**WHAT TO WORK ON**
Reproduce, unaltered, the line with "специалистом после составления" along with every line that follows it in the records, up to the last.

**INFORMATION SUPPLIED**
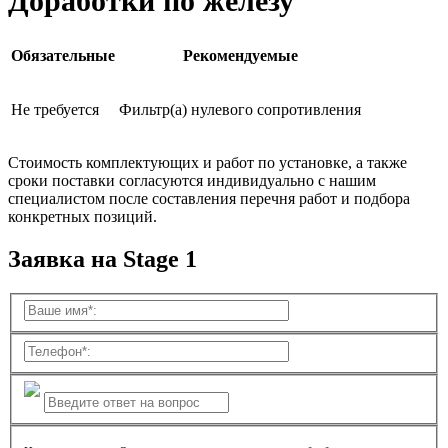
Доработки по железу
Обязательные
Рекомендуемые
Не требуется
Фильтр(а) нулевого сопротивления
Стоимость комплектующих и работ по установке, а также
сроки поставки согласуются индивидуально с нашим
специалистом после составления перечня работ и подбора
конкретных позиций.
Заявка на Stage 1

**COMPLETED TASK**
специалистом после составления перечня работ и подбора
конкретных позиций.
Заявка на Stage 1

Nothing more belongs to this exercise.